RICHARD ARMITAGE became a warrior dwarf only after a wizard bowed down to him.
Armitage plays Thorin Oakenshield in "The Hobbit: An Unexpected Journey," out this weekend. Armitage is in a tough spot as an actor. Not only is he relatively unknown in the States, but he is also must introduce a whole new character into a world already familiar to moviegoers who flocked to the original "Lord of the Rings" trilogy.
But there were on-set obstacles as well. Thorin is the fearless leader of a pack of dwarfs, along with Gandalf the Grey (Ian McKellen) and Bilbo Baggins (Martin Freeman), looking to reclaim their homeland. If Armitage's fellow dwarfs didn't respect him, how could the audience?
Making matters worse: Armitage describes himself as a shy guy, one who likes to keep his head down and do his job. Not a leader of men, let alone dwarfs.
"The first day we're filming, I walked through the door and I'm thinking, 'No one believes me. No one thinks I'm good enough,' " Armitage told the Daily News.
But then the stately McKellen gave Armitage a bow.
"He just gave me my character because he was acknowledging, as [author J.R.R.] Tolkien describes the great Thorin Oakenshield, this legendary warrior that has earned his respect. From that point on, I didn't need to do anything else because he did it in front of all of the dwarfs," Armitage said.
While Armitage embodies Thorin's wizened warrior vibe, the characters from the book and film differ in one major way: Armitage, at 41, is considerably younger than the Thorin of the book, who is an older dwarf by the time "The Hobbit" takes place. At a news conference, "The Hobbit" director Peter Jackson revealed that Armitage was the youngest actor to audition for the part.
Armitage had no idea.
But he also said that age didn't matter. As a dwarf prince exiled with his people from his homeland by the terrifying dragon Smaug, Armitage said that Thorin had experienced "a holocaust," and his numerical age meant nothing. It was the horrors that Thorin experienced that matter.

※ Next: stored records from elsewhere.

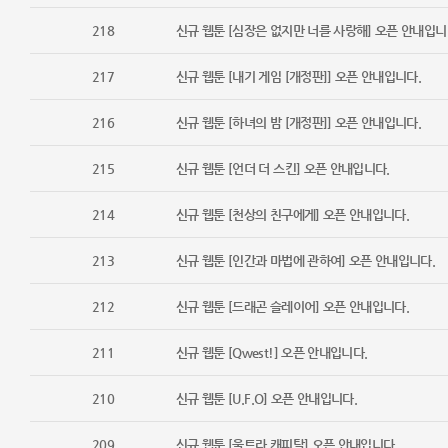
218
신규 웹툰 [심장은 없지만 너를 사랑해] 오픈 안내입니
217
신규 웹툰 [내기 게임 [개정판]] 오픈 안내입니다.
216
신규 웹툰 [하녀의 밤 [개정판]] 오픈 안내입니다.
215
신규 웹툰 [언더 더 스킨] 오픈 안내입니다.
214
신규 웹툰 [천상의 친구에게] 오픈 안내입니다.
213
신규 웹툰 [인간과 마법에 관하여] 오픈 안내입니다.
212
신규 웹툰 [드래곤 슬레이어] 오픈 안내입니다.
211
신규 웹툰 [Qwest!] 오픈 안내입니다.
210
신규 웹툰 [U.F.O] 오픈 안내입니다.
209
신규 웹툰 [울트라 캐피탈] 오픈 안내입니다.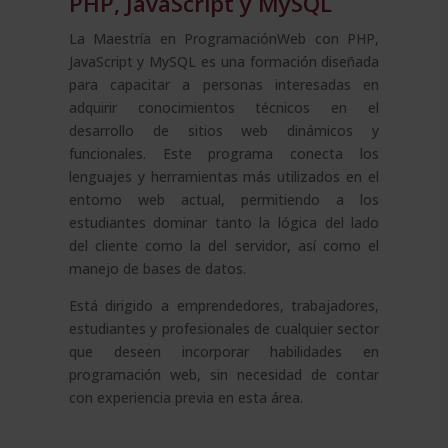
PHP, JavaScript y MySQL
La Maestría en ProgramaciónWeb con PHP,
JavaScript y MySQL es una formación diseñada
para capacitar a personas interesadas en
adquirir conocimientos técnicos en el
desarrollo de sitios web dinámicos y
funcionales. Este programa conecta los
lenguajes y herramientas más utilizados en el
entorno web actual, permitiendo a los
estudiantes dominar tanto la lógica del lado
del cliente como la del servidor, así como el
manejo de bases de datos.
Está dirigido a emprendedores, trabajadores,
estudiantes y profesionales de cualquier sector
que deseen incorporar habilidades en
programación web, sin necesidad de contar
con experiencia previa en esta área.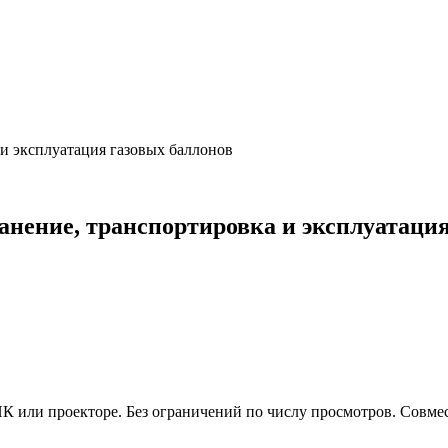
и эксплуатация газовых баллонов
анение, транспортировка и эксплуатация
 или проекторе. Без ограничений по числу просмотров. Совмес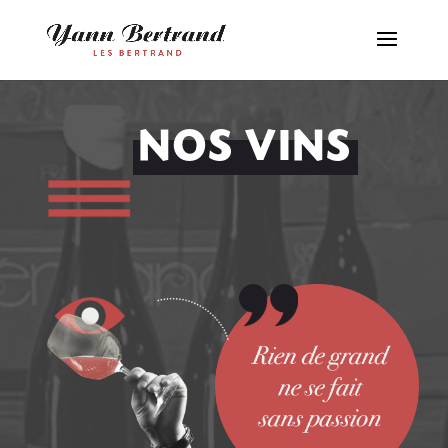
NOS VINS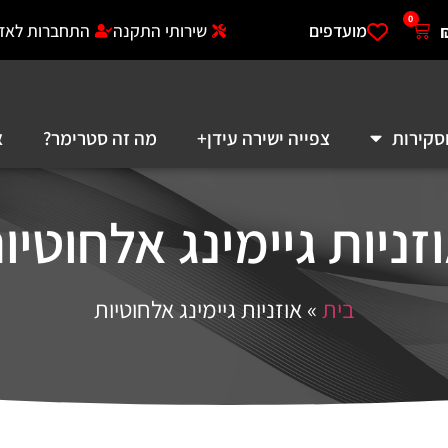
0
מועדפים
שירותי התקנה
התחברות לאזו
סקירות
צפייה ישירה עידן+
מה זה סטרימר?
א
זניות גיימינג אלחוטיו
בית
»
אוזניות גיימינג אלחוטיות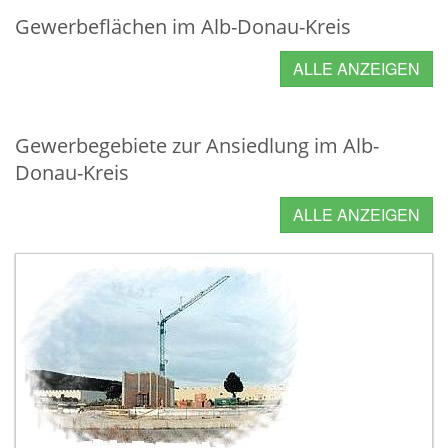
Gewerbeflächen im Alb-Donau-Kreis
ALLE ANZEIGEN
Gewerbegebiete zur Ansiedlung im Alb-
Donau-Kreis
ALLE ANZEIGEN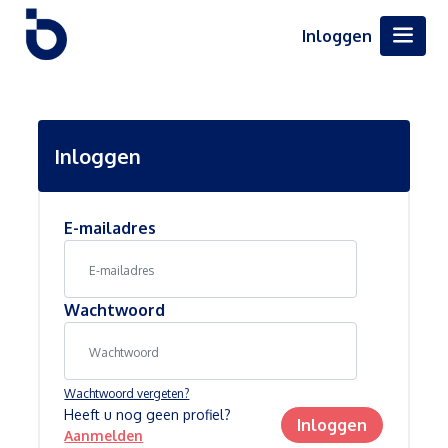
Inloggen
Inloggen
E-mailadres
Wachtwoord
Wachtwoord vergeten?
Heeft u nog geen profiel?
Inloggen
Aanmelden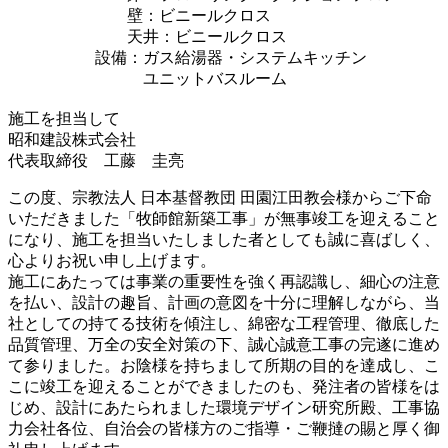
壁：ビニールクロス
天井：ビニールクロス
設備：ガス給湯器・システムキッチン
ユニットバスルーム
施工を担当して
昭和建設株式会社
代表取締役 工藤 圭亮
この度、宗教法人 日本基督教団 田園江田教会様からご下命
いただきました「牧師館新築工事」が無事竣工を迎えること
になり、施工を担当いたしました者としても誠に喜ばしく、
心よりお祝い申し上げます。
施工にあたっては事業の重要性を強く再認識し、細心の注意
を払い、設計の趣旨、計画の意図を十分に理解しながら、当
社としての持てる技術を傾注し、綿密な工程管理、徹底した
品質管理、万全の安全対策の下、誠心誠意工事の完遂に進め
て参りました。お陰様を持ちまして所期の目的を達成し、こ
こに竣工を迎えることができましたのも、発注者の皆様をは
じめ、設計にあたられました環境デザイン研究所殿、工事協
力会社各位、自治会の皆様方のご指導・ご鞭撻の賜と厚く御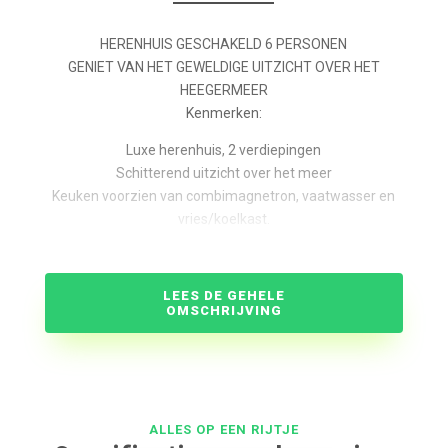
HERENHUIS GESCHAKELD 6 PERSONEN
GENIET VAN HET GEWELDIGE UITZICHT OVER HET
HEEGERMEER
Kenmerken:
Luxe herenhuis, 2 verdiepingen
Schitterend uitzicht over het meer
Keuken voorzien van combimagnetron, vaatwasser en
vries/koelkast.
Woonkamer met zithoek
Badkamer met douche, bad en toilet.
Kabel tv (flatscreen) met dvd speler, gratis internet.
LEES DE GEHELE
Royaal vlonder terras met aanlegsteiger en prachtig
OMSCHRIJVING
dakterras op de 1e verdieping
Drie woningen, nr. 57, 57a en 57b zijn geschikt voor 4-6
personen.
Op de eerste verdieping 2 slaapkamers met
boxspringbedden een badkamer met toilet.
ALLES OP EEN RIJTJE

Armitage saw parallels of Thorin's story to that of Tolkien, who saw many of his close friends killed during World War I. "That idea of the very English cozy life being disrupted, when normal people are called upon to go to war and face that fear that they might not come back, and they didn't. That's a huge trauma to live through," Armitage said. "Our generation hasn't experienced that. we're not drafted into the army, you volunteer for it."
Armitage clearly did his homework for the part. Aside from delving into Tolkien's biography, Armitage discussed the basis of Thorin's name.
"The etymology of [Thorin] comes from Thor, which means thunder. But in English, it's usually a family that lives near a thorny bush. It's funny because of both of those elements live in Thorin," Armitage said. "He's sort of prickly and there's a suppressed thunder inside of him. If you think of him in those elemental terms, it's easy to play because there's a thunderclap that will erupt from him at any moment."
To prepare to play the "cantankerous old git," as Armitage referred to Thorin, he insisted on closing his eyes for the entire four hours it initially took him to put his makeup and wig on so he could truly become Thorin. After the first time, he gave up that practice, but always made sure to leave his trailer fully made up.
"I didn't want anyone to see Thorin without his fat suit and I didn't want to see Thorin without his hair," Armitage said, adding that his long tresses were made of human hair and thankfully were not that heavy. "I wanted the crew to believe he was a king. There was something majestic about that hair and I couldn't have played him without that."